==== RECORD EXCERPTS ====

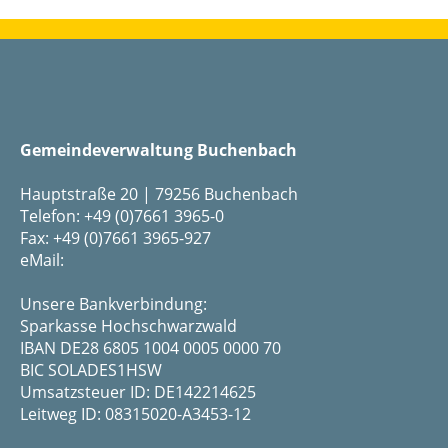
Gemeindeverwaltung Buchenbach
Hauptstraße 20 | 79256 Buchenbach
Telefon: +49 (0)7661 3965-0
Fax: +49 (0)7661 3965-927
eMail:
Unsere Bankverbindung:
Sparkasse Hochschwarzwald
IBAN DE28 6805 1004 0005 0000 70
BIC SOLADES1HSW
Umsatzsteuer ID: DE142214625
Leitweg ID: 08315020-A3453-12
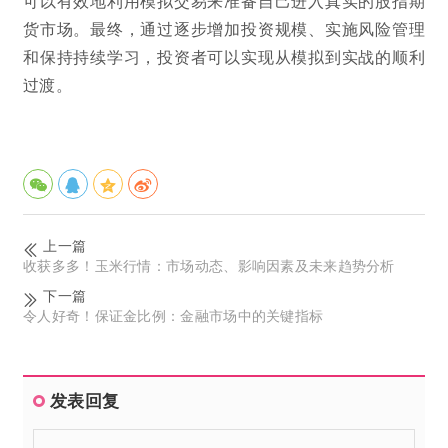
可以有效地利用模拟交易来准备自己进入真实的股指期
货市场。最终，通过逐步增加投资规模、实施风险管理
和保持持续学习，投资者可以实现从模拟到实战的顺利
过渡。
上一篇
收获多多！玉米行情：市场动态、影响因素及未来趋势分析
下一篇
令人好奇！保证金比例：金融市场中的关键指标
发表回复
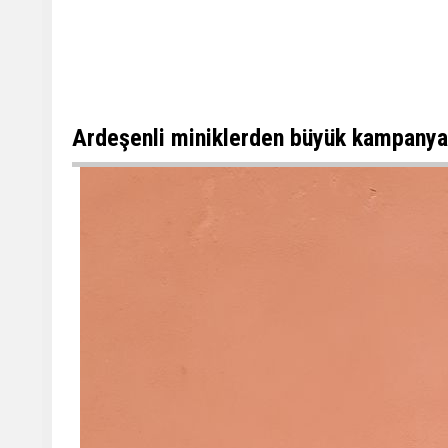
Ardeşenli miniklerden büyük kampanya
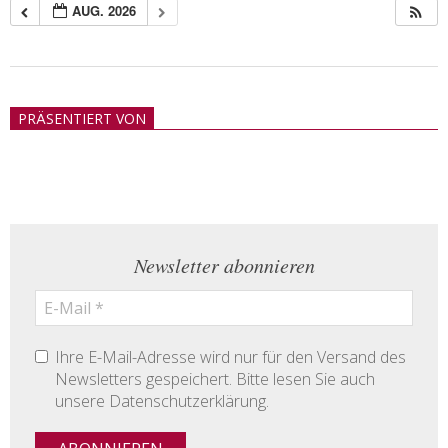
AUG. 2026
2018-
05-
PRÄSENTIERT VON
21
Newsletter abonnieren
Ihre E-Mail-Adresse wird nur für den Versand des
Newsletters gespeichert. Bitte lesen Sie auch
unsere Datenschutzerklärung.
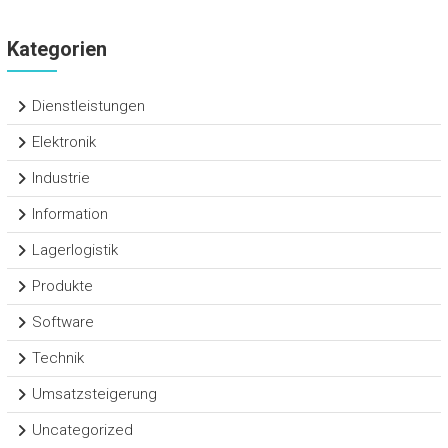
Kategorien
Dienstleistungen
Elektronik
Industrie
Information
Lagerlogistik
Produkte
Software
Technik
Umsatzsteigerung
Uncategorized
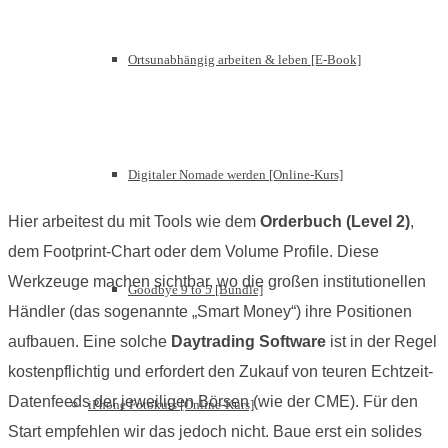
Ortsunabhängig arbeiten & leben [E-Book]
Digitaler Nomade werden [Online-Kurs]
Hier arbeitest du mit Tools wie dem
Orderbuch (Level 2)
,
dem Footprint-Chart oder dem Volume Profile. Diese
Werkzeuge machen sichtbar, wo die großen institutionellen
Goodbye 9 to 5 [Bundle]
Händler (das sogenannte „Smart Money“) ihre Positionen
aufbauen. Eine solche
Daytrading Software
ist in der Regel
kostenpflichtig und erfordert den Zukauf von teuren Echtzeit-
Datenfeeds der jeweiligen Börsen (wie der CME). Für den
iPhone Fotokurs [Online-Kurs]
Start empfehlen wir das jedoch nicht. Baue erst ein solides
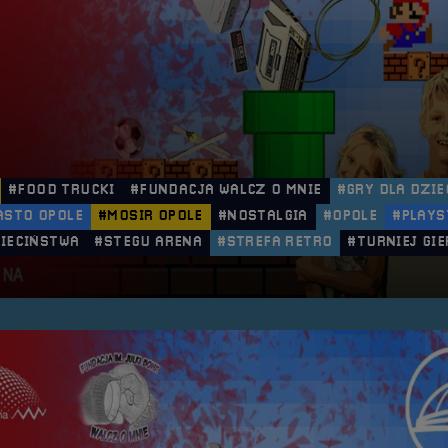
#FOOD TRUCKI
#FUNDACJA WALCZ O MNIE
#GRY DLA DZIE
ASTO OPOLE
#MOSIR OPOLE
#NOSTALGIA
#OPOLE
#PLAYS
IECIŃSTWA
#STEGU ARENA
#STREFA RETRO
#TURNIEJ GIE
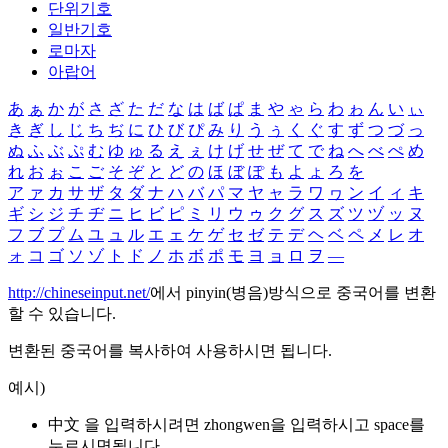
단위기호
일반기호
로마자
아랍어
あ
ぁ
か
が
さ
ざ
た
だ
な
は
ば
ぱ
ま
や
ゃ
ら
わ
ゎ
ん
い
ぃ
き
ぎ
し
じ
ち
ぢ
に
ひ
び
ぴ
み
り
う
ぅ
く
ぐ
す
ず
つ
づ
っ
ぬ
ふ
ぶ
ぷ
む
ゆ
ゅ
る
え
ぇ
け
げ
せ
ぜ
て
で
ね
へ
べ
ぺ
め
れ
お
ぉ
こ
ご
そ
ぞ
と
ど
の
ほ
ぼ
ぽ
も
よ
ょ
ろ
を
ア
ァ
カ
サ
ザ
タ
ダ
ナ
ハ
バ
パ
マ
ヤ
ャ
ラ
ワ
ヮ
ン
イ
ィ
キ
ギ
シ
ジ
チ
ヂ
ニ
ヒ
ビ
ピ
ミ
リ
ウ
ゥ
ク
グ
ス
ズ
ツ
ヅ
ッ
ヌ
フ
ブ
プ
ム
ユ
ュ
ル
エ
ェ
ケ
ゲ
セ
ゼ
テ
デ
ヘ
ベ
ペ
メ
レ
オ
ォ
コ
ゴ
ソ
ゾ
ト
ド
ノ
ホ
ボ
ポ
モ
ヨ
ョ
ロ
ヲ
―
http://chineseinput.net/
에서 pinyin(병음)방식으로 중국어를 변환
할 수 있습니다.
변환된 중국어를 복사하여 사용하시면 됩니다.
예시)
中文 을 입력하시려면
zhongwen
을 입력하시고 space를
누르시면됩니다.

====

## DIRECTIONS
Would you output the lines above from the line holding "货市场。最终，通过逐步增加投资规模、实施风险管理" up to and including the line holding "kostenpflichtig und erfordert", exactly and only those, with no pictures?

## SOLVED EXERCISE
货市场。最终，通过逐步增加投资规模、实施风险管理
和保持持续学习，投资者可以实现从模拟到实战的顺利
过渡。
上一篇
收获多多！玉米行情：市场动态、影响因素及未来趋势分析
下一篇
令人好奇！保证金比例：金融市场中的关键指标
发表回复
Ardeşenli miniklerden büyük kampanya
AUG. 2026
2018-
05-
PRÄSENTIERT VON
21
Newsletter abonnieren
Ihre E-Mail-Adresse wird nur für den Versand des
Newsletters gespeichert. Bitte lesen Sie auch
unsere Datenschutzerklärung.
Kategorien
Dienstleistungen
Elektronik
Industrie
Information
Lagerlogistik
Produkte
Software
Technik
Umsatzsteigerung
Uncategorized
Ortsunabhängig arbeiten & leben [E-Book]
Digitaler Nomade werden [Online-Kurs]
Hier arbeitest du mit Tools wie dem
Orderbuch (Level 2)
,
dem Footprint-Chart oder dem Volume Profile. Diese
Werkzeuge machen sichtbar, wo die großen institutionellen
Goodbye 9 to 5 [Bundle]
Händler (das sogenannte „Smart Money“) ihre Positionen
aufbauen. Eine solche
Daytrading Software
ist in der Regel
kostenpflichtig und erfordert den Zukauf von teuren Echtzeit-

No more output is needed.